>>>>
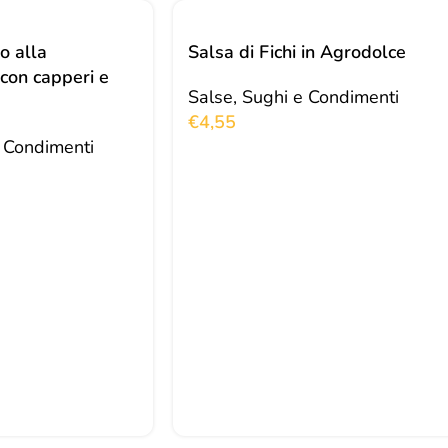
o alla
Salsa di Fichi in Agrodolce
con capperi e
Salse, Sughi e Condimenti
€
4,55
e Condimenti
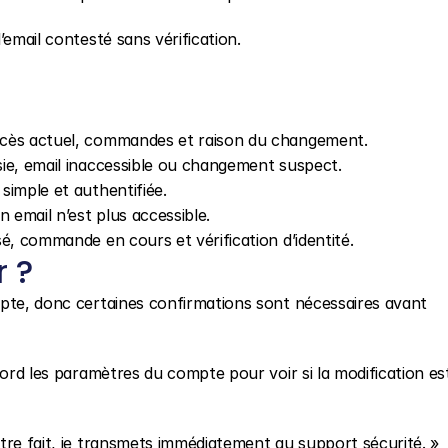
’email contesté sans vérification.
 accès actuel, commandes et raison du changement.
isie, email inaccessible ou changement suspect.
 simple et authentifiée.
en email n’est plus accessible.
isé, commande en cours et vérification d’identité.
r ?
pte, donc certaines confirmations sont nécessaires avant 
bord les paramètres du compte pour voir si la modification est
tre fait, je transmets immédiatement au support sécurité. »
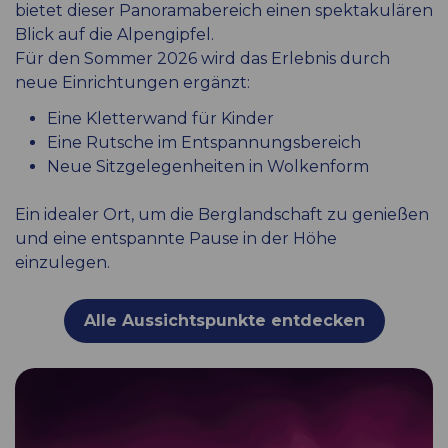
bietet dieser Panoramabereich einen spektakulären
Blick auf die Alpengipfel.
Für den Sommer 2026 wird das Erlebnis durch
neue Einrichtungen ergänzt:
Eine Kletterwand für Kinder
Eine Rutsche im Entspannungsbereich
Neue Sitzgelegenheiten in Wolkenform
Ein idealer Ort, um die Berglandschaft zu genießen
und eine entspannte Pause in der Höhe
einzulegen.
Alle Aussichtspunkte entdecken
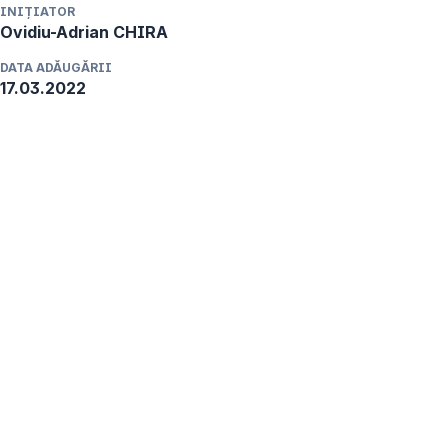
INIȚIATOR
Ovidiu-Adrian
CHIRA
DATA ADĂUGĂRII
17.03.2022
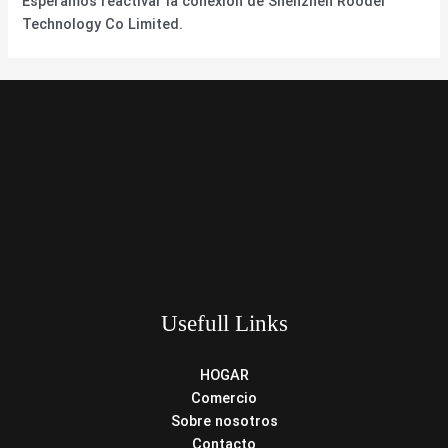
Esperamos reactivar la conexión de Shenzhen Rooder
Technology Co Limited.
Usefull Links
HOGAR
Comercio
Sobre nosotros
Contacto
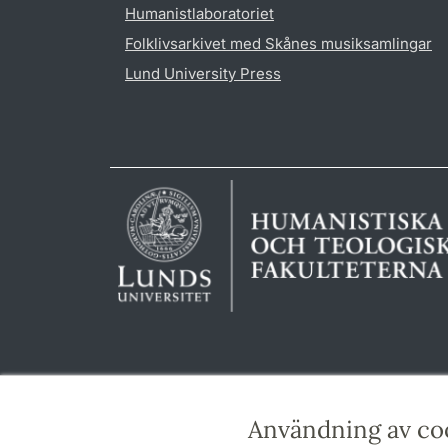
Humanistlaboratoriet
Folklivsarkivet med Skånes musiksamlingar
Lund University Press
Användning av co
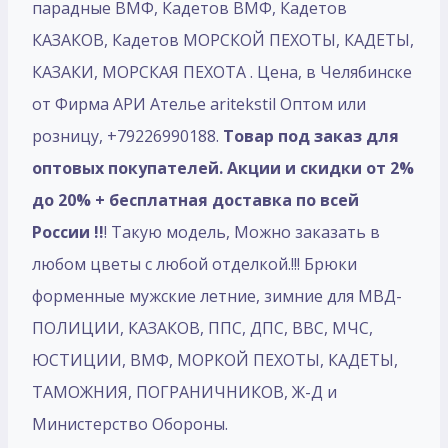
парадные ВМФ, Кадетов ВМФ, Кадетов
КАЗАКОВ, Кадетов МОРСКОЙ ПЕХОТЫ, КАДЕТЫ,
КАЗАКИ, МОРСКАЯ ПЕХОТА . Цена, в Челябинске
от Фирма АРИ Ателье aritekstil Оптом или
розницу, +79226990188.
Товар под заказ для
оптовых покупателей. Акции и скидки от 2%
до 20% + бесплатная доставка по всей
России !!
! Такую модель, Mожно заказать в
любом цветы с любой отделкой.!!! Брюки
форменные мужские летние, зимние для МВД-
ПОЛИЦИИ, КАЗАКОВ, ППС, ДПС, ВВС, МЧС,
ЮСТИЦИИ, ВМФ, МОРКОЙ ПЕХОТЫ, КАДЕТЫ,
ТАМОЖНИЯ, ПОГРАНИЧНИКОВ, Ж-Д и
Министерство Обороны.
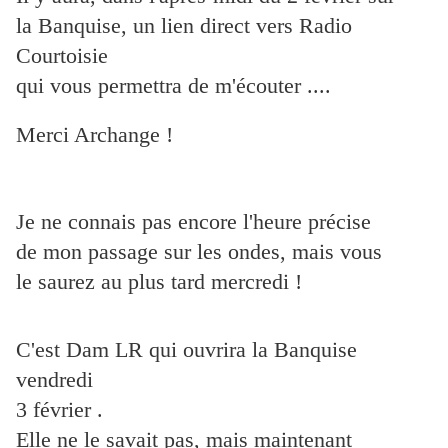
la Banquise, un
lien direct vers Radio
Courtoisie
qui vous permettra de m'écouter ....
Merci Archange !
Je ne connais pas encore l'heure précise
de mon passage sur les ondes, mais vous
le saurez au plus tard mercredi !
C'est Dam LR qui ouvrira la Banquise
vendredi
3 février .
Elle ne le savait pas, mais maintenant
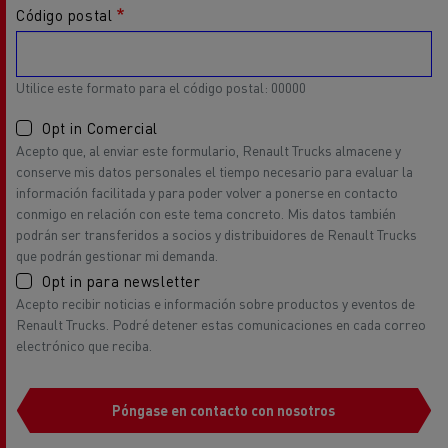
Código postal
Utilice este formato para el código postal: 00000
Opt in Comercial
Acepto que, al enviar este formulario, Renault Trucks almacene y
conserve mis datos personales el tiempo necesario para evaluar la
información facilitada y para poder volver a ponerse en contacto
conmigo en relación con este tema concreto. Mis datos también
podrán ser transferidos a socios y distribuidores de Renault Trucks
que podrán gestionar mi demanda.
Opt in para newsletter
Acepto recibir noticias e información sobre productos y eventos de
Renault Trucks. Podré detener estas comunicaciones en cada correo
electrónico que reciba.
Póngase en contacto con nosotros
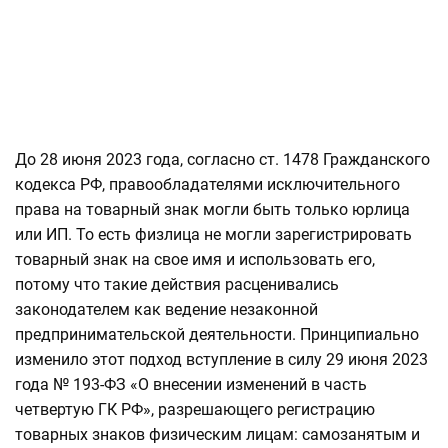
До 28 июня 2023 года, согласно ст. 1478 Гражданского
кодекса РФ, правообладателями исключительного
права на товарный знак могли быть только юрлица
или ИП. То есть физлица не могли зарегистрировать
товарный знак на свое имя и использовать его,
потому что такие действия расценивались
законодателем как ведение незаконной
предпринимательской деятельности. Принципиально
изменило этот подход вступление в силу 29 июня 2023
года № 193-ФЗ «О внесении изменений в часть
четвертую ГК РФ», разрешающего регистрацию
товарных знаков физическим лицам: самозанятым и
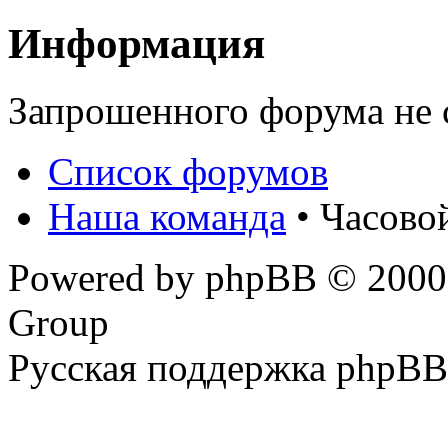
Информация
Запрошенного форума не 
Список форумов
Наша команда
• Часово
Powered by phpBB © 2000,
Group
Русская поддержка phpBB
<<<<
Task instructions:
Each record must be repeated exactly, and no picture may be carried over.

Written answer:
o alla
Salsa di Fichi in Agrodolce
con capperi e
Salse, Sughi e Condimenti
€
4,55
e Condimenti
’email contesté sans vérification.
 accès actuel, commandes et raison du changement.
isie, email inaccessible ou changement suspect.
 simple et authentifiée.
en email n’est plus accessible.
isé, commande en cours et vérification d’identité.
r ?
pte, donc certaines confirmations sont nécessaires avant 
bord les paramètres du compte pour voir si la modification est
tre fait, je transmets immédiatement au support sécurité. »
bietet dieser Panoramabereich einen spektakulären
Blick auf die Alpengipfel.
Für den Sommer 2026 wird das Erlebnis durch
neue Einrichtungen ergänzt:
Eine Kletterwand für Kinder
Eine Rutsche im Entspannungsbereich
Neue Sitzgelegenheiten in Wolkenform
Ein idealer Ort, um die Berglandschaft zu genießen
und eine entspannte Pause in der Höhe
einzulegen.
Alle Aussichtspunkte entdecken
INIȚIATOR
Ovidiu-Adrian
CHIRA
DATA ADĂUGĂRII
17.03.2022
Esperamos reactivar la conexión de Shenzhen Rooder
Technology Co Limited.
Usefull Links
HOGAR
Comercio
Sobre nosotros
Contacto
Humanistlaboratoriet
Folklivsarkivet med Skånes musiksamlingar
Lund University Press
Användning av co
парадные ВМФ, Кадетов ВМФ, Кадетов
КАЗАКОВ, Кадетов МОРСКОЙ ПЕХОТЫ, КАДЕТЫ,
КАЗАКИ, МОРСКАЯ ПЕХОТА . Цена, в Челябинске
от Фирма АРИ Ателье aritekstil Оптом или
розницу, +79226990188.
Товар под заказ для
оптовых покупателей. Акции и скидки от 2%
до 20% + бесплатная доставка по всей
России !!
! Такую модель, Mожно заказать в
любом цветы с любой отделкой.!!! Брюки
форменные мужские летние, зимние для МВД-
ПОЛИЦИИ, КАЗАКОВ, ППС, ДПС, ВВС, МЧС,
ЮСТИЦИИ, ВМФ, МОРКОЙ ПЕХОТЫ, КАДЕТЫ,
ТАМОЖНИЯ, ПОГРАНИЧНИКОВ, Ж-Д и
Министерство Обороны.
la Banquise, un
lien direct vers Radio
Courtoisie
qui vous permettra de m'écouter ....
Merci Archange !
Je ne connais pas encore l'heure précise
de mon passage sur les ondes, mais vous
le saurez au plus tard mercredi !
C'est Dam LR qui ouvrira la Banquise
vendredi
3 février .
Elle ne le savait pas, mais maintenant
Código postal
Utilice este formato para el código postal: 00000
Opt in Comercial
Acepto que, al enviar este formulario, Renault Trucks almacene y
conserve mis datos personales el tiempo necesario para evaluar la
información facilitada y para poder volver a ponerse en contacto
conmigo en relación con este tema concreto. Mis datos también
podrán ser transferidos a socios y distribuidores de Renault Trucks
que podrán gestionar mi demanda.
Opt in para newsletter
Acepto recibir noticias e información sobre productos y eventos de
Renault Trucks. Podré detener estas comunicaciones en cada correo
electrónico que reciba.
Póngase en contacto con nosotros
До 28 июня 2023 года, согласно ст. 1478 Гражданского
кодекса РФ, правообладателями исключительного
права на товарный знак могли быть только юрлица
или ИП. То есть физлица не могли зарегистрировать
товарный знак на свое имя и использовать его,
потому что такие действия расценивались
законодателем как ведение незаконной
предпринимательской деятельности. Принципиально
изменило этот подход вступление в силу 29 июня 2023
года № 193-ФЗ «О внесении изменений в часть
четвертую ГК РФ», разрешающего регистрацию
товарных знаков физическим лицам: самозанятым и
Информация
Запрошенного форума не 
Список форумов
Наша команда
• Часово
Powered by phpBB © 2000,
Group
Русская поддержка phpBB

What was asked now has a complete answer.